**Dataset records**
#####

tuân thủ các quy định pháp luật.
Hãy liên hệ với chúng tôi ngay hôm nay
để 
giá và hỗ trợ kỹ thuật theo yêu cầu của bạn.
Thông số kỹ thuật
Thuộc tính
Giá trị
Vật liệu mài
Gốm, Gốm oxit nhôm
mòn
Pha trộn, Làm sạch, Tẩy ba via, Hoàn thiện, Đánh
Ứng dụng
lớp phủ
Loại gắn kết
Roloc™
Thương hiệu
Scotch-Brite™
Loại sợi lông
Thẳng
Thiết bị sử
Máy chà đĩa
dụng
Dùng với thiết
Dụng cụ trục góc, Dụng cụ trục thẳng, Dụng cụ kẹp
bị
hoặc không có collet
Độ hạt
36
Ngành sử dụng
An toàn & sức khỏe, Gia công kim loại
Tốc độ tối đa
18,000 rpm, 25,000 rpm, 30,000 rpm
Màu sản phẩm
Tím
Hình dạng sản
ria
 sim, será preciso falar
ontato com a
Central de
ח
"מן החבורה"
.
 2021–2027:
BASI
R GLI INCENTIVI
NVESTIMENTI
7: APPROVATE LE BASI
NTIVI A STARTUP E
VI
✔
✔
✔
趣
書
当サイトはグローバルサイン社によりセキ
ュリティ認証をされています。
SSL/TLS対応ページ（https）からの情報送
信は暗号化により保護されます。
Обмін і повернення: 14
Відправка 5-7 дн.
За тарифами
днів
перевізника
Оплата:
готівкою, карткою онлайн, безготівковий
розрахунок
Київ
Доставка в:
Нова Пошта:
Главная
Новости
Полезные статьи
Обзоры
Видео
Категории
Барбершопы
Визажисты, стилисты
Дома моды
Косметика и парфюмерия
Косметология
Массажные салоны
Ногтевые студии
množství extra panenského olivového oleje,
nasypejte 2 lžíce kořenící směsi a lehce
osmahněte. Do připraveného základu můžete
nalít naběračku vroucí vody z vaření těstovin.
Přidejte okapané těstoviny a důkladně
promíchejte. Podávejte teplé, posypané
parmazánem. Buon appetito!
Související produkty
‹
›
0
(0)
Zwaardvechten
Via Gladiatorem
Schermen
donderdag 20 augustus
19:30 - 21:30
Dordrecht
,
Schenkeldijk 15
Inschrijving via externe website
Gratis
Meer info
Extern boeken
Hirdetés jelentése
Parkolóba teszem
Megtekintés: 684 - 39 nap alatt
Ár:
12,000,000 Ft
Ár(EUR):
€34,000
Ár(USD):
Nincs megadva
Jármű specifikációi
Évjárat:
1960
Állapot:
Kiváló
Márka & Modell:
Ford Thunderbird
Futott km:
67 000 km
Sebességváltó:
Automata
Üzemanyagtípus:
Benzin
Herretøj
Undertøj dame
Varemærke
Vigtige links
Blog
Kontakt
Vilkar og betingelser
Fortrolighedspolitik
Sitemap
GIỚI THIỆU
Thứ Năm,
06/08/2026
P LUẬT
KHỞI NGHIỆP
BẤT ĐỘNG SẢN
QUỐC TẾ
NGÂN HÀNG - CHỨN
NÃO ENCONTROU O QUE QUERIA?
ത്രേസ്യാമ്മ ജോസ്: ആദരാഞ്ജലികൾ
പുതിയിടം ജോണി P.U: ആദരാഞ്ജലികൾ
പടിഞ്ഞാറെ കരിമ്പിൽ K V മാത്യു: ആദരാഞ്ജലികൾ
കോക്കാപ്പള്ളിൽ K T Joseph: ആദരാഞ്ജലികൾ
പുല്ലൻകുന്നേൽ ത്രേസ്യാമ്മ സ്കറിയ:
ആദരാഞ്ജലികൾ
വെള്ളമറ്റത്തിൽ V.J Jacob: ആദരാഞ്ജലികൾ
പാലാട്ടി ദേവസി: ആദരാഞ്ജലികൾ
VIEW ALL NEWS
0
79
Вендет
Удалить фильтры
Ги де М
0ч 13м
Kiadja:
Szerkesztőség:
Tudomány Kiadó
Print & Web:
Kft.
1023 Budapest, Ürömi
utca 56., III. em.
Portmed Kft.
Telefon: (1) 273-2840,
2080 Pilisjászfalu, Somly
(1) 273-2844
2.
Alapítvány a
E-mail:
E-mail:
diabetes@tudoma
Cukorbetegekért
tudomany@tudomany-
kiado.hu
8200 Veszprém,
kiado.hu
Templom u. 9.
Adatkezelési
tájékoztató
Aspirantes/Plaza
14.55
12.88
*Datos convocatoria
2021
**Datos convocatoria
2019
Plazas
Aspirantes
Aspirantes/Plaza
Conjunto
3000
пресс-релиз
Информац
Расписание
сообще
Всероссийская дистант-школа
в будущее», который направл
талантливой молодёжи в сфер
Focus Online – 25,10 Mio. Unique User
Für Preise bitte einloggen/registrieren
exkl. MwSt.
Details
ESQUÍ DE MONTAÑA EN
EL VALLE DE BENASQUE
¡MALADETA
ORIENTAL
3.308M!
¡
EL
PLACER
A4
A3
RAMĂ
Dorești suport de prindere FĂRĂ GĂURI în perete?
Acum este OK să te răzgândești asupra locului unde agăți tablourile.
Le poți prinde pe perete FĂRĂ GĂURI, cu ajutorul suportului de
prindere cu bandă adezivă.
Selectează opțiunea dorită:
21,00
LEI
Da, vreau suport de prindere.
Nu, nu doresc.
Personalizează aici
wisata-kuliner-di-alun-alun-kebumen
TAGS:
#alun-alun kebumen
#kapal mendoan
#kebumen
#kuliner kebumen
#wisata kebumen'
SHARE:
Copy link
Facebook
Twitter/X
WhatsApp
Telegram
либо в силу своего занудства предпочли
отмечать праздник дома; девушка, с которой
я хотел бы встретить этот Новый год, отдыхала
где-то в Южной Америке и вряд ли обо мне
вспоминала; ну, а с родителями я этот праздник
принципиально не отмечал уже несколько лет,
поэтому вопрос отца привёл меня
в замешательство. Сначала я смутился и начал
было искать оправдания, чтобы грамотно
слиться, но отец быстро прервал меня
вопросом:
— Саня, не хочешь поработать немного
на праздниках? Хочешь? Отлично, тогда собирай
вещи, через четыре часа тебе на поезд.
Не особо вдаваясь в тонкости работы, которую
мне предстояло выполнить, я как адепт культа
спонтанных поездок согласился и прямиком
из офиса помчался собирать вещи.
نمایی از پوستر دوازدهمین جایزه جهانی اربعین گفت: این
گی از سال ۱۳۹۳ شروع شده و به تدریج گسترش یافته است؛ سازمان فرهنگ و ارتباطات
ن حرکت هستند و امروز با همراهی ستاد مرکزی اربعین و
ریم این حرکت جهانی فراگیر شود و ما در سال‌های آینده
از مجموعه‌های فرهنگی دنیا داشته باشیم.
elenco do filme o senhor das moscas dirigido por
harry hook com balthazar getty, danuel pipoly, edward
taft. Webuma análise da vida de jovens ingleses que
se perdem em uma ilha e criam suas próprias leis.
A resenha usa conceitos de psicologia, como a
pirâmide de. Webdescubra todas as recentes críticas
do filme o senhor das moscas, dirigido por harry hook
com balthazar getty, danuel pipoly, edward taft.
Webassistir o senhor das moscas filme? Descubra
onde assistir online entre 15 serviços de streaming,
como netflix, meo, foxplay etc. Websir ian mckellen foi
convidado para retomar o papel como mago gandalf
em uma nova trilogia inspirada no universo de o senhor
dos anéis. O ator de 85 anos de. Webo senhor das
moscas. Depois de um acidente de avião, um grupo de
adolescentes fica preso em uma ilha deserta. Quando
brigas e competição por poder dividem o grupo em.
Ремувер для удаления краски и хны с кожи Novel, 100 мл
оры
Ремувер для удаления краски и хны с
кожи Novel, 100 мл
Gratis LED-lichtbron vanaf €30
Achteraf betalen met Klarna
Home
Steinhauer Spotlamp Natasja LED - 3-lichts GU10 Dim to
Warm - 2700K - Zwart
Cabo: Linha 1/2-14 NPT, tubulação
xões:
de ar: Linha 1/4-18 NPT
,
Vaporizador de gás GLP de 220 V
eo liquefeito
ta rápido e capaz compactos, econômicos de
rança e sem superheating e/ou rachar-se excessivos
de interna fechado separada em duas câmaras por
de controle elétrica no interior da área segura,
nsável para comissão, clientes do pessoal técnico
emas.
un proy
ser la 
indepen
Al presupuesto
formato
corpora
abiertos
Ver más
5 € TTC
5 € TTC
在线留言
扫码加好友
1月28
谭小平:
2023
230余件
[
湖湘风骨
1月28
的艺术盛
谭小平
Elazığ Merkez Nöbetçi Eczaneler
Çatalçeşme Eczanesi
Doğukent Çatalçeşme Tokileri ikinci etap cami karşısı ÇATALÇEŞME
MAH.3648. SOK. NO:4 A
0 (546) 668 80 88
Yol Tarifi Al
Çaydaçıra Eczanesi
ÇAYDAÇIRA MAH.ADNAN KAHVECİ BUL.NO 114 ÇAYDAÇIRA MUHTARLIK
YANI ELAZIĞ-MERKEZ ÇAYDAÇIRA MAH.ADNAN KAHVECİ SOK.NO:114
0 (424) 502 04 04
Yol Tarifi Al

#####

Please copy, exactly and with nothing else, the lines above beginning at the line that has "Focus Online – 25,10 Mio. Unique User" and ending with the line that has "Personalizează aici".

**SOLUTION TO THIS EXERCISE**
Focus Online – 25,10 Mio. Unique User
Für Preise bitte einloggen/registrieren
exkl. MwSt.
Details
ESQUÍ DE MONTAÑA EN
EL VALLE DE BENASQUE
¡MALADETA
ORIENTAL
3.308M!
¡
EL
PLACER
A4
A3
RAMĂ
Dorești suport de prindere FĂRĂ GĂURI în perete?
Acum este OK să te răzgândești asupra locului unde agăți tablourile.
Le poți prinde pe perete FĂRĂ GĂURI, cu ajutorul suportului de
prindere cu bandă adezivă.
Selectează opțiunea dorită:
21,00
LEI
Da, vreau suport de prindere.
Nu, nu doresc.
Personalizează aici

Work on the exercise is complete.